§ **ACTIVITY**
Nothing but the lines from the one with "エアリズムコットンクルーネックTシャツ" through the end of the data should be set down, each exactly as written, and no picture should be included.

Dataset entries:
^^^^

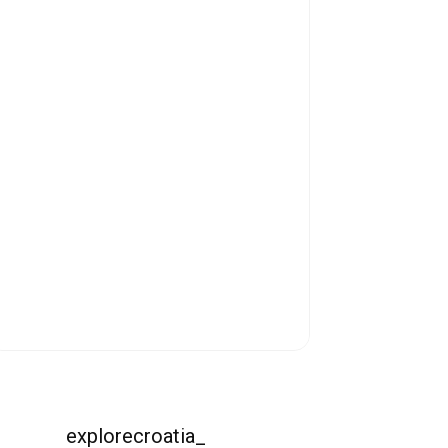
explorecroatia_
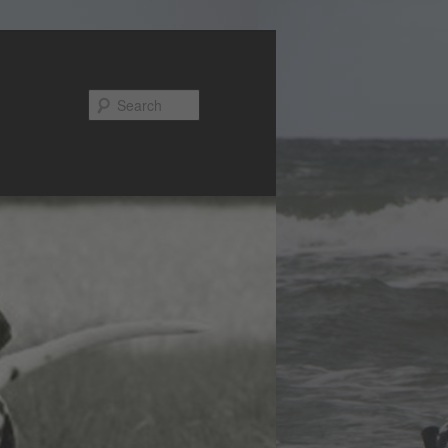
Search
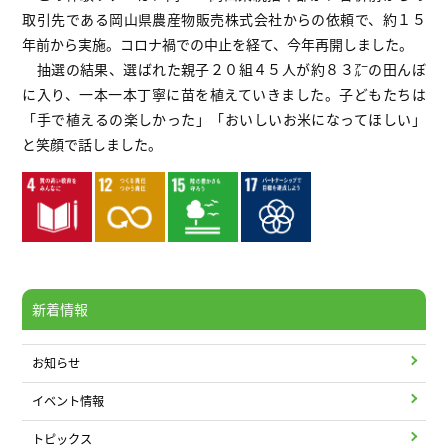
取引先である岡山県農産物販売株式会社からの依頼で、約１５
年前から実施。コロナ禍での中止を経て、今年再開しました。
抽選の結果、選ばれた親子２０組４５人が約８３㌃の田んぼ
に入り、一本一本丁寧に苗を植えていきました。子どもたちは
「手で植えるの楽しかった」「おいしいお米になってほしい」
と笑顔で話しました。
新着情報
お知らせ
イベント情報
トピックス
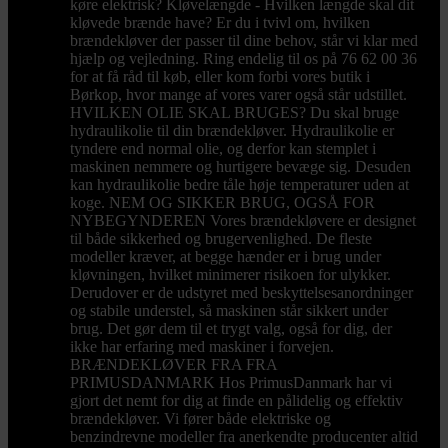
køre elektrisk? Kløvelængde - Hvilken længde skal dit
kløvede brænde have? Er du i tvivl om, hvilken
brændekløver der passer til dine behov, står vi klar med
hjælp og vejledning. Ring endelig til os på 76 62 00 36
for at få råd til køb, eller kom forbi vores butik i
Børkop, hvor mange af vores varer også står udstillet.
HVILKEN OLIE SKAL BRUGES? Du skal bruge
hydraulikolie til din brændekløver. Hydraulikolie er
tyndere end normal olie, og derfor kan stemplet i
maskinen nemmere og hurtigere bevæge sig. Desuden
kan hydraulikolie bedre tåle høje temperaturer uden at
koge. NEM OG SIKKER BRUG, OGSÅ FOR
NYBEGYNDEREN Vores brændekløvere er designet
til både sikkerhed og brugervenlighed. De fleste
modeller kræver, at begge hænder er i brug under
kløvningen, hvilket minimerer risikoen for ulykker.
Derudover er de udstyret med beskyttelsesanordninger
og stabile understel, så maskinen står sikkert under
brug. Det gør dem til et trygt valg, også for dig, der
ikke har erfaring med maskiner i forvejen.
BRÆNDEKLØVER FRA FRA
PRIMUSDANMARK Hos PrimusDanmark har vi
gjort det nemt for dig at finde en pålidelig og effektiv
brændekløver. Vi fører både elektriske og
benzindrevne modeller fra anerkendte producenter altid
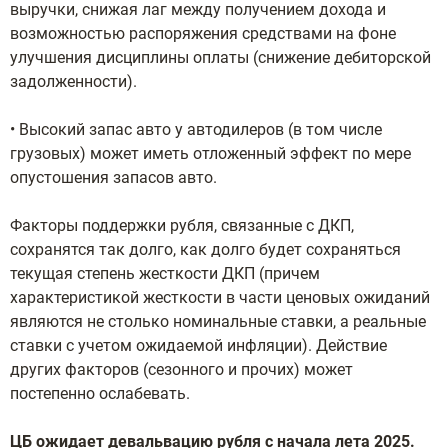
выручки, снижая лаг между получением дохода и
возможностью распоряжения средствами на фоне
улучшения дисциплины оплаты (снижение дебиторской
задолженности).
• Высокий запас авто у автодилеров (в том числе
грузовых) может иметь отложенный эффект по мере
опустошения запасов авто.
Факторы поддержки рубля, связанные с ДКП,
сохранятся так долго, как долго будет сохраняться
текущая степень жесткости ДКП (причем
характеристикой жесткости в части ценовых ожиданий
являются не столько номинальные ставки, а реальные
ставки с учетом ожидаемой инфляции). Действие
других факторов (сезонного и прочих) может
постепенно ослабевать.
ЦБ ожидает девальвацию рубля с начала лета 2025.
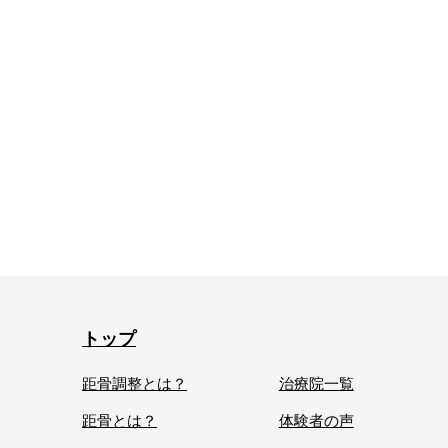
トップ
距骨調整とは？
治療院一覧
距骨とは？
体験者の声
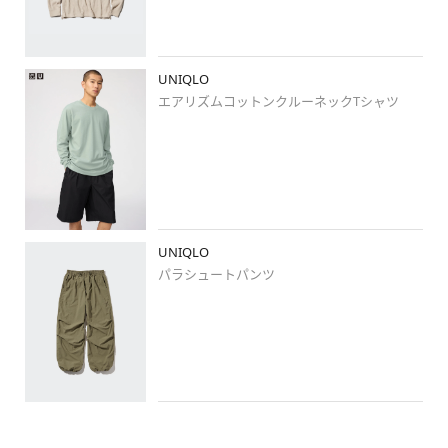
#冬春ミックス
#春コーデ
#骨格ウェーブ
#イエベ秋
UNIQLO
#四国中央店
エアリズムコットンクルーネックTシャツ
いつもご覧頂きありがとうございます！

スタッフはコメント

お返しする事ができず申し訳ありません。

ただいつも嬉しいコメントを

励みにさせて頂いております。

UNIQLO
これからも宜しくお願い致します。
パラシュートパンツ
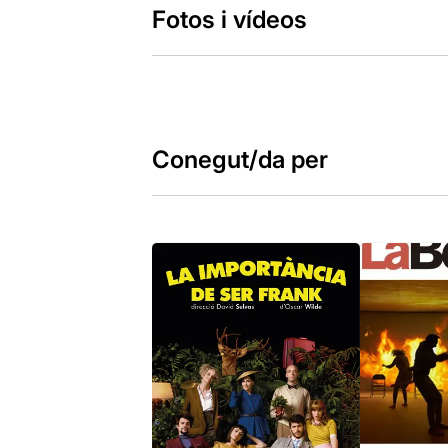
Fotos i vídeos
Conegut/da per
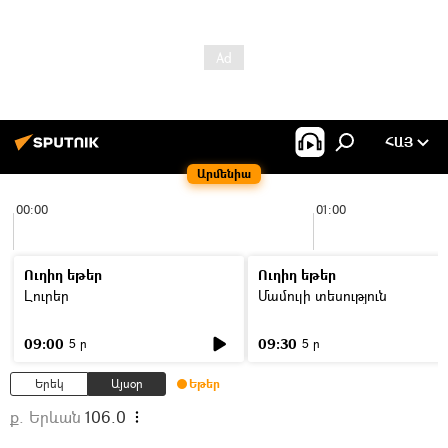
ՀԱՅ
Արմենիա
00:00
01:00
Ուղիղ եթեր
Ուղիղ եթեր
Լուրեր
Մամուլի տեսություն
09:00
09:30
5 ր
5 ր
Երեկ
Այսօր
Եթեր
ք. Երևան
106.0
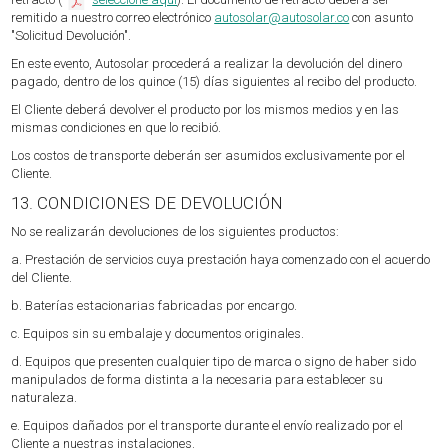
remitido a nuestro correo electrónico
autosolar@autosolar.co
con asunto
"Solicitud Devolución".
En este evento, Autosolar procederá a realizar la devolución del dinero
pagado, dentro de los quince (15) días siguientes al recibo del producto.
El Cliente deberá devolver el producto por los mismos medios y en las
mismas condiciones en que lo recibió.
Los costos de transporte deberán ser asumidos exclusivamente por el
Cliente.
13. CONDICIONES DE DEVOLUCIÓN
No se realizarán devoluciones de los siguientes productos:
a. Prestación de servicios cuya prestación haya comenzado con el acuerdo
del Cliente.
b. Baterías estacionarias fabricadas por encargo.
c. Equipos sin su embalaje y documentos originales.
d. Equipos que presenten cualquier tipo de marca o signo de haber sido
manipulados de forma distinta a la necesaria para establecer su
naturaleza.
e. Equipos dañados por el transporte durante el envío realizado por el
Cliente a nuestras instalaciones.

^^^^

§ **ANSWER TO THIS PROBLEM**
エアリズムコットンクルーネックTシャツ
いつもご覧頂きありがとうございます！

スタッフはコメント

お返しする事ができず申し訳ありません。

ただいつも嬉しいコメントを

励みにさせて頂いております。

UNIQLO
これからも宜しくお願い致します。
パラシュートパンツ
Fotos i vídeos
Conegut/da per
ՀԱՅ
Արմենիա
00:00
01:00
Ուղիղ եթեր
Ուղիղ եթեր
Լուրեր
Մամուլի տեսություն
09:00
09:30
5 ր
5 ր
Երեկ
Այսօր
Եթեր
ք. Երևան
106.0
remitido a nuestro correo electrónico
autosolar@autosolar.co
con asunto
"Solicitud Devolución".
En este evento, Autosolar procederá a realizar la devolución del dinero
pagado, dentro de los quince (15) días siguientes al recibo del producto.
El Cliente deberá devolver el producto por los mismos medios y en las
mismas condiciones en que lo recibió.
Los costos de transporte deberán ser asumidos exclusivamente por el
Cliente.
13. CONDICIONES DE DEVOLUCIÓN
No se realizarán devoluciones de los siguientes productos:
a. Prestación de servicios cuya prestación haya comenzado con el acuerdo
del Cliente.
b. Baterías estacionarias fabricadas por encargo.
c. Equipos sin su embalaje y documentos originales.
d. Equipos que presenten cualquier tipo de marca o signo de haber sido
manipulados de forma distinta a la necesaria para establecer su
naturaleza.
e. Equipos dañados por el transporte durante el envío realizado por el
Cliente a nuestras instalaciones.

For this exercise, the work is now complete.